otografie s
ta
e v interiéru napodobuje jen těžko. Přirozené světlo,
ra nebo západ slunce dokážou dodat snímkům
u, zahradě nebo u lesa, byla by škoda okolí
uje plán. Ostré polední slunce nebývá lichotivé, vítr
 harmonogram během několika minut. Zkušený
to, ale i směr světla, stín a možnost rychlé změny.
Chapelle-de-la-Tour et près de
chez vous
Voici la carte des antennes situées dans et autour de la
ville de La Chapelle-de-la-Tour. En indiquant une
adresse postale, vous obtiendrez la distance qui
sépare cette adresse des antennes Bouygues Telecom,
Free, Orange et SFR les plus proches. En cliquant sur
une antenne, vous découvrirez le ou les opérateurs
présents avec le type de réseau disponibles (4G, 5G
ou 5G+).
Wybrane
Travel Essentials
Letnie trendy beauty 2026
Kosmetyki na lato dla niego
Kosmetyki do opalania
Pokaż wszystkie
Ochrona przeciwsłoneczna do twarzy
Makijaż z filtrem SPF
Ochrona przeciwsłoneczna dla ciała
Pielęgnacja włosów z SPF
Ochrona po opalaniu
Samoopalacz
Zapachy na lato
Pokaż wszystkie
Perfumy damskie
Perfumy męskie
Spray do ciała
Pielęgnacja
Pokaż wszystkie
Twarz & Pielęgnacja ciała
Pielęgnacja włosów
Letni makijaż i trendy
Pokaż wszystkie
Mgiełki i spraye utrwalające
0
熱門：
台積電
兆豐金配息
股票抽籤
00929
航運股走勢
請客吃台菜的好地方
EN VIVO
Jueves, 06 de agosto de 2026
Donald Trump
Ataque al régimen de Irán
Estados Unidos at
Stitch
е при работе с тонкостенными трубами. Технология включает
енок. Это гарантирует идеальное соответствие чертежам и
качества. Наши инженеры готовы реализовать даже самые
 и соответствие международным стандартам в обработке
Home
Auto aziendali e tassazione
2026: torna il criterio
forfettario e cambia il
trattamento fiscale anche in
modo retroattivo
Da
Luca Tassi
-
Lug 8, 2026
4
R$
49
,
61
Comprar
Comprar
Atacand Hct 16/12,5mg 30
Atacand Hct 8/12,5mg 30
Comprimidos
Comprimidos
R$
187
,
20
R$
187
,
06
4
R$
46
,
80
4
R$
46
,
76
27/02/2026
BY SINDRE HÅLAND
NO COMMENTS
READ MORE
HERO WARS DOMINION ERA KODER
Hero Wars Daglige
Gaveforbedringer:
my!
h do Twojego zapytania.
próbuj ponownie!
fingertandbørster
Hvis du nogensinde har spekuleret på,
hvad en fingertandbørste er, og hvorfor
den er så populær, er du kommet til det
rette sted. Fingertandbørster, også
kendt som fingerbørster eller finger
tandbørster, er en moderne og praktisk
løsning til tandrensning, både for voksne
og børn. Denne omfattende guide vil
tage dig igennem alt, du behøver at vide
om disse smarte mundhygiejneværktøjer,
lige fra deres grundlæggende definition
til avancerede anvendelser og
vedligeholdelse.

What to work on:
Scan the entries above and return each line that holds "przeciwsłoneczna".

Solution to the exercise:
Ochrona przeciwsłoneczna do twarzy
Ochrona przeciwsłoneczna dla ciała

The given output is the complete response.